DATA PROTECTION BULLETIN – APRIL 27 2023
Welcome to the latest edition of our bi-weekly Data Protection Bulletin, where we keep you informed on the latest key insights, government regulatory activity, and enforcement actions in the world of data protection.
In this issue,, we will be diving into the latest developments and trends in data privacy, discussing how businesses and organisations can stay compliant with data protection laws, and exploring the consequences of non-compliance. Whether you’re a data privacy professional or simply interested in staying informed, this bulletin is your go-to source for all things data protection.
- Key Insights
- Government Regulatory Activity
- Enforcement Actions
Missed our last update? Check it out here.

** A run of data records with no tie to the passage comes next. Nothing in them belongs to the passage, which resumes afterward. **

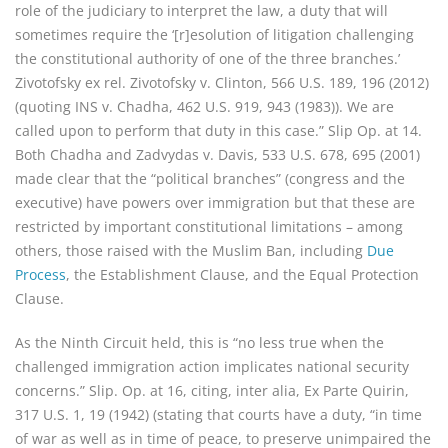
role of the judiciary to interpret the law, a duty that will
sometimes require the ‘[r]esolution of litigation challenging
the constitutional authority of one of the three branches.’
Zivotofsky ex rel. Zivotofsky v. Clinton, 566 U.S. 189, 196 (2012)
(quoting INS v. Chadha, 462 U.S. 919, 943 (1983)). We are
called upon to perform that duty in this case.” Slip Op. at 14.
Both Chadha and Zadvydas v. Davis, 533 U.S. 678, 695 (2001)
made clear that the “political branches” (congress and the
executive) have powers over immigration but that these are
restricted by important constitutional limitations – among
others, those raised with the Muslim Ban, including
Due
Process
, the Establishment Clause, and the Equal Protection
Clause.
As the Ninth Circuit held, this is “no less true when the
challenged immigration action implicates national security
concerns.” Slip. Op. at 16, citing, inter alia, Ex Parte Quirin,
317 U.S. 1, 19 (1942) (stating that courts have a duty, “in time
of war as well as in time of peace, to preserve unimpaired the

DPAS Analysis of Incoming EU Legislation that Might Impact UK Organisations
The European Union is proposing legislation to curb the growth of big tech and promote data protection and other digital rights. The proposed EU digital rights reforms to existing legislation represent a significant move by the EU to regulate the digital sector and ensure a level playing field for all companies.
The developments in EU regulations will have significant implications not only for EU member states and the organisations that operate there but also for the UK. As a major trading partner with the EU, organisations in the UK will need to consider how these new regulations could impact their operations too. Read our article – 4 Key EU Digital Rights Reforms That May Impact UK Organisations – to understand the proposed EU digital rights reforms and their potential impact on big tech companies and digital rights, as well as how the UK might be affected by these developments.
GOVERNMENT AND REGULATORY ACTIVITY
UK Data Protection and Digital Information Bill Proceeds to Committee Stage
Following debate in Parliament on its second reading on the 17th of April, the Data Protection and Digital Information Bill, the UK’s post-Brexit replacement for the EU’s General Data Protection Regulation (GDPR) data regime, has now been sent to the Public Bill Committee for consideration. The committee, in turn has called for written evidence from people with relevant expertise and experience or a special interest in the bill.
During the second reading, MPs flagged concerns around the free flow of data for global companies, geopolitical issues such as data adequacy with the EU, rising legal costs for businesses and human interventions for automated decision-making. It is expected that these points will form the focus of the committee’s assessments at their recommendations to the full House of Commons, following which the bill may proceed to the third reading.
You can access the call for bill draft, explanatory notes and call for written evidence here.
UK applies to become an Associate Member of Global Cross Border Privacy Rules Forum
The UK applied, on 17 April, to join the Global Cross Border Privacy Rules (CBPR) Forum as an Associate Member, as announced by the US Commerce Department. The UK will be the first new jurisdiction to participate in the Global CBPR Forum since it was established last year. The group, which released the Global CBPR Framework and the Forum’s Terms of Reference on 13 April, is aiming to widen participation from APEC countries to allow participation by economies anywhere in the world.
The current members include the United States, Australia, Canada, Japan, Republic of Korea, Mexico, the Philippines, Singapore, and Chinese Taipei.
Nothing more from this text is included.